Они принялась работать над песней. Они работали над ней по–настоящему, но без натужности, — совсем не так, как они работали над «I Love You Because». Сэм старался усмирить выкрутасы Скотти. «Попроще, попроще, — кричал он. — Если б нам был нужен Чет Эткинс, мы бы приволокли его в эту чертову студию из самого Нэшвилла». Он был восхищен тем, как заиграл Билли Блэк — и слэпом, и арпеджио. Он не был таким уж хорошим бас–гитаристом — его брат Джонни играл куда лучше. Как говорил Сэм, «Билл вообще–то был худшим бас–гитаристом в мире — с технической точки зрения, но слэпом он играл замечательно!» И было во всем этом еще кое–что — то, что называют химией, или, иначе, чувством. Был Скотти, был Билл, и был Элвис, который где–то в середине песни перепугался до смерти, «но он звучал так свежо, потому что все это было для него внове».
Они повторяли песню снова и снова, оттачивая исполнение, доводя ее до совершенства, но то, что составляло ее суть, оставалось неизменным. Она начиналась с бренчания Элвисовой ритм–гитары — звучание было плохоньким, почти провальным. Но потом вступал его голос — свободный, раскованный, уверенный, и все становилось на свои места. И тут вступали Скотти и Билл — легко, свингующе, это было вершиной того, о чем всегда мечтал Сэм, то, что он не мог выразить словами. И когда в первый раз Сэм проиграл им запись, Билл и Скотти были поражены. «Мы не могли поверить, что это мы!» — сказал Билл. А Скотти добавил: «Однако все звучало сыровато… Мы понимали, что в этом что–то есть, но что именно? Все это было очень уж непривычно, но Сэм был ужасно взволнован — он чувствовал, что он наконец–то нашел то, что ему требовалось. Мы же покачали головой и сказали: «Ну, прекрасно, зато теперь нас просто выгонят из города». А Элвис? Элвис целиком погрузился в процесс записи. Любопытно послушать все эти записи по порядку — становится заметно, как росла его уверенность в себе. К последнему варианту (всего лишь два фальстарта!) становится совершенно понятно: перед нами совсем другой певец, коренным образом отличающийся от того, кто вошел в эту студию несколько часов назад, — не сказано ничего, ничего не сформулировано, но все изменилось.
Запись окончилась. Все разошлись по домам, а Сэм остался в студии. В том, что он торчал в студии до двух–трех ночи, не было ничего необычного — иногда он что–то записывал, иногда просто размышлял о будущем, о том, что станется с ним и его семьей в эти сложные времена. Он знал: в воздухе что–то носится. Грядут перемены. Его опыт в записи блюзов, его любовь к черной культуре подсказывали ему, что в музыке должно что–то произойти, что это уже каким–то образом происходит. «Можно было продать полмиллиона экземпляров ритм–энд–блюзовой пластинки, — вспоминал он в интервью мемфисским журналистам в 1959 году. — Эти вещи, эти истории — вроде песен Дядюшки Сайласа [Пэйна] — нравились многим молодым белым, так же как нравились они мне…
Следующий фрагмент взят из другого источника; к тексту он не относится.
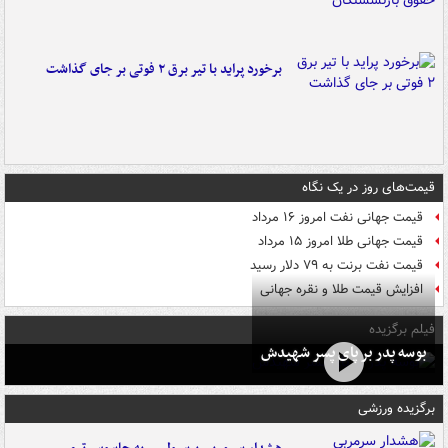
برخورد پراید با تیر برق ۲ فوتی بر جای گذاشت
قیمت‌های روز در یک نگاه
قیمت جهانی نفت امروز ۱۶ مرداد
قیمت جهانی طلا امروز ۱۵ مرداد
قیمت نفت برنت به ۷۹ دلار رسید
افزایش قیمت طلا و نقره جهانی
فیلم برگزیده
بوسه‌ پدر بر پای پسر شهیدش
برگزیده ورزشی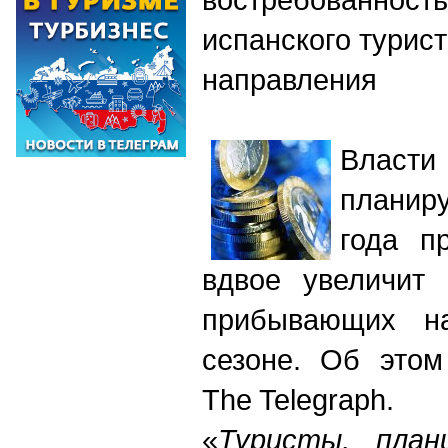
испанского турис
направления
Власти
планир
года пр
вдвое увеличит 
прибывающих н
сезоне. Об это
The Telegraph.
«
Туристы, план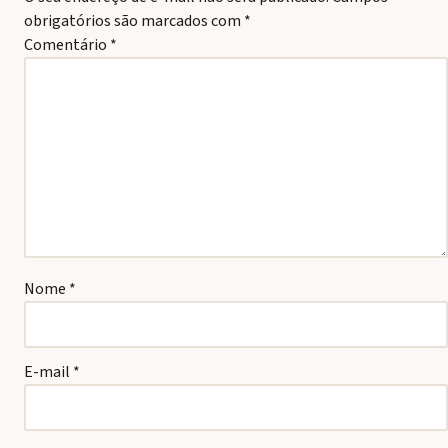
obrigatórios são marcados com
*
Comentário
*
Nome
*
E-mail
*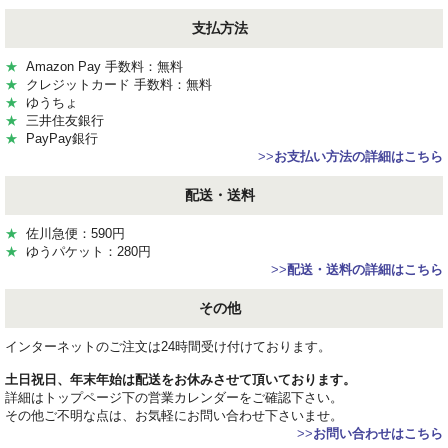
支払方法
★
Amazon Pay 手数料：無料
★
クレジットカード 手数料：無料
★
ゆうちょ
★
三井住友銀行
★
PayPay銀行
>>
お支払い方法の詳細はこちら
配送・送料
★
佐川急便：590円
★
ゆうパケット：280円
>>
配送・送料の詳細はこちら
その他
インターネットのご注文は24時間受け付けております。
土日祝日、年末年始は配送をお休みさせて頂いております。
詳細はトップページ下の営業カレンダーをご確認下さい。
その他ご不明な点は、お気軽にお問い合わせ下さいませ。
>>
お問い合わせはこちら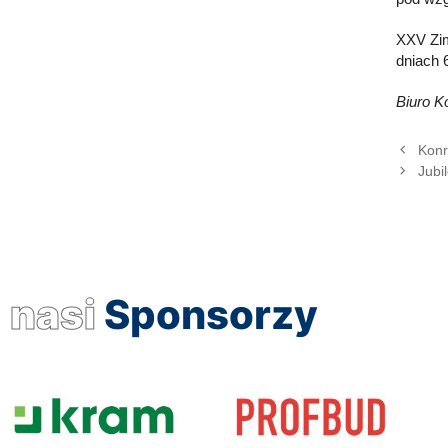
XXV Zim
dniach 
Biuro K
Konr
Jubi
nasi
Sponsorzy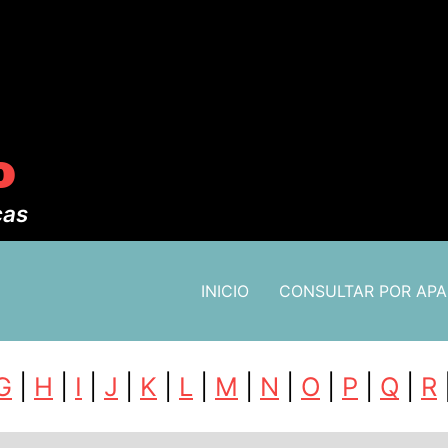
o
cas
INICIO
CONSULTAR POR AP
G
|
H
|
I
|
J
|
K
|
L
|
M
|
N
|
O
|
P
|
Q
|
R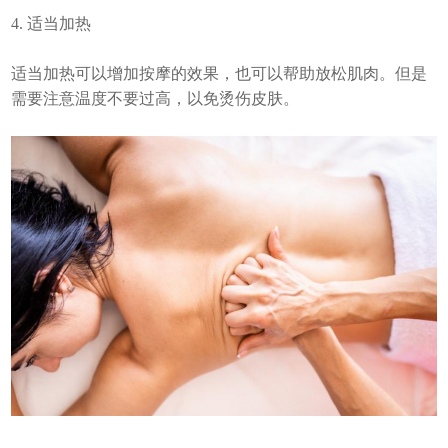
4. 适当加热
适当加热可以增加按摩的效果，也可以帮助放松肌肉。但是
需要注意温度不要过高，以免烫伤皮肤。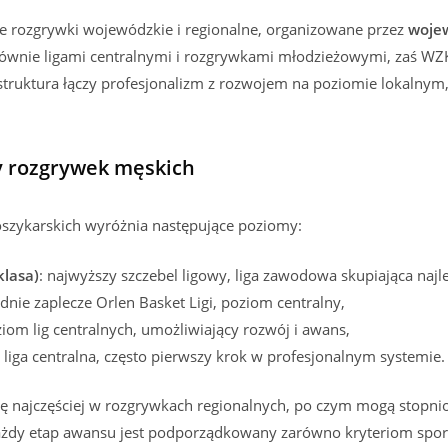
kże rozgrywki wojewódzkie i regionalne, organizowane przez
wojew
łównie ligami centralnymi i rozgrywkami młodzieżowymi, zaś WZ
 struktura łączy profesjonalizm z rozwojem na poziomie lokalnym
 rozgrywek męskich
szykarskich wyróżnia następujące poziomy:
klasa)
: najwyższy szczebel ligowy, liga zawodowa skupiająca najl
dnie zaplecze Orlen Basket Ligi, poziom centralny,
ziom lig centralnych, umożliwiający rozwój i awans,
a liga centralna, często pierwszy krok w profesjonalnym systemie.
cję najczęściej w rozgrywkach regionalnych, po czym mogą stop
. Każdy etap awansu jest podporządkowany zarówno kryteriom sp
Но что–то мешало им покупать такую музыку. Особенно это чувствовалось в жителях Юга — они сопротивлялись ей, возможно, неосознанно. Им нравилась эта музыка, но они не могли понять, как им следует к ней относиться. И я все время думал: Господи, сколько же пластинок можно было бы продать, если бы я нашел белых исполнителей и певцов, которые могли бы выразить все это так же живо и непосредственно, как черные!»
На следующий вечер все снова собрались в студии. Они попробовали исполнить несколько других песен — в том числе и джазовый стандарт Роджерса и Харта «Blue Moon» (в 1949 году ее сделал хитом Билли Экстайн), — но ничего толком не получилось, и весь этот вечер, и следующий были посвящены тому, что они прилаживались, притирались друг к другу. Однако Сэм не отступал — он понимал, что в тот первый раз в студии действительно произошло что–то необычное. Но что именно — об этом могло сказать только время. Сэм был не из тех, кто привык отступать, тем более что он верил в то, что делает. Поэтому вечером в среду — репетиция закончилась рано — он позвонил Дьюи Филлипсу в новую студию WHBQ, разместившуюся в отеле «Чиска». Дьюи как раз был в эфире — читал рекламное объявление. «Пусть бросит свою тележку с арахисом, — заявил Сэм тому, кто принял звонок (Сэм явно намекал на кого–то из спонсоров передачи), — и срочно перезвонит Сэму!»